Rowan Fortune reviews Netflix’s Squid Game and asks, to what extent is Netflix funding satires of its own social basis, and what would that imply. Includes very mild spoilers for early episodes.

 

Hwang Dong-hyuk’s Squid Game (2021)is now Netflix’s most watched series ever. It is not the first South Korean entertainment piece to capture the world’s imagination by highlighting social injustice, following four-time Academy Award winner Parasite (2019) by Bong Joon-ho. There is an appetite for anticapitalist allegory, featuring hells orchestrated not by big brother totalitarianisms, but the whims of the wealthy over a dispossessed, dehumanised and desperate multitude. (Think Bezos and Musk on thrill-trips to space as the world burns below.) In Squid Game debtors are encouraged into deadly children’s contests, overseen by tiers of masked uniforms sporting symbols on their faces: managers (squares), soldiers (triangles), and workers (circles).

There are echoes of the British avant-garde series The Prisoner (1967-68) as eccentrics get transported by a knockout gas to a psychedelic prison controlled by shadowy interests where they are assigned numbers, ‘We don’t use our names in this place.’ (The central villain-player’s number, amusingly, is 101.) But a violent, gamified microcosm of social strife deployed as allegory invites stronger comparisons with Koushun Takami’s Battle Royale; he depicted random high-school pupils fighting each other under the orders of a future Japanese government. Takami’s antecedent, William Golding’s Lord of the Flies, comes to mind too; that was about English schoolboys descending into pagan barbarism after getting stranded on an island. However, Takami and Golding shared a different angle than Hwang; they were criticising children’s upbringings in the Japan and England of their day.

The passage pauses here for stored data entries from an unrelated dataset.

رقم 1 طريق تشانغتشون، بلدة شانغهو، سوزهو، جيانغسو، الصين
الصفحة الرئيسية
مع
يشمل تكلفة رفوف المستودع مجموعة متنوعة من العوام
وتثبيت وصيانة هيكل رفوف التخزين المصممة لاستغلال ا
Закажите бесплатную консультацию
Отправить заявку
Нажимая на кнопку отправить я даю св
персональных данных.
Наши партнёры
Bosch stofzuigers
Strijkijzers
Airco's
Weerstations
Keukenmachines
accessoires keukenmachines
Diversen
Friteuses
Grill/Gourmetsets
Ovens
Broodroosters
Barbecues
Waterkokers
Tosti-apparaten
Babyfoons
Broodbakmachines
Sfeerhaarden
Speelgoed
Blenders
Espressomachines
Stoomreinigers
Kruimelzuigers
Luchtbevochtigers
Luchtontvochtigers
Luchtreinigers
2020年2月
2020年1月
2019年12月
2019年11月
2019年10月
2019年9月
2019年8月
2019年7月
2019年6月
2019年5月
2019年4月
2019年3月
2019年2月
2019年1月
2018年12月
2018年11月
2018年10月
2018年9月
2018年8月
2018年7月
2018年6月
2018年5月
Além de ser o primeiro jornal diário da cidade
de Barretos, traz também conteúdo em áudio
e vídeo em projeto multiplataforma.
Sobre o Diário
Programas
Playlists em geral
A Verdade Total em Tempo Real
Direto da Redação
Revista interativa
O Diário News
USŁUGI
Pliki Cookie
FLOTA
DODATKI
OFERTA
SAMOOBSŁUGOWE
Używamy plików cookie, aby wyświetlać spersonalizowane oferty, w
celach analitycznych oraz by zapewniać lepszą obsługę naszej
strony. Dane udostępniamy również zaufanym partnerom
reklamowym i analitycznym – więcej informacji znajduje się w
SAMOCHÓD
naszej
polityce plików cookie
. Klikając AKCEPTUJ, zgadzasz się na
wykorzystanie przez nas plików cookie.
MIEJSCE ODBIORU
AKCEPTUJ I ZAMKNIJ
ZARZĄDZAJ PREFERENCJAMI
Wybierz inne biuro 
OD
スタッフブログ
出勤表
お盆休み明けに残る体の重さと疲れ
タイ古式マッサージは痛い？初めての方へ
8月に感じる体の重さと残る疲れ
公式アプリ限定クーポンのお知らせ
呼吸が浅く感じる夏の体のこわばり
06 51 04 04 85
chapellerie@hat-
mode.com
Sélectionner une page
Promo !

It is Suzanne Collins’s Hunger Games (2008-10) that has the most in common with Hwang’s satire. Crucially, both Collins’s YA novels (and its film adaptations) as well as this 2021 series depict a bread and circuses capitalism wherein the dynamics of control and resistance are enmeshed. (Channel hopping between reality TV and Iraq War coverage gave Collins’s inspiration for her franchise about adolescents forced to battle for a dystopian elite’s entertainment.) Theorist Mark Fisher wrote extensively on Hunger Games, seeing in it a commentary on solidarity.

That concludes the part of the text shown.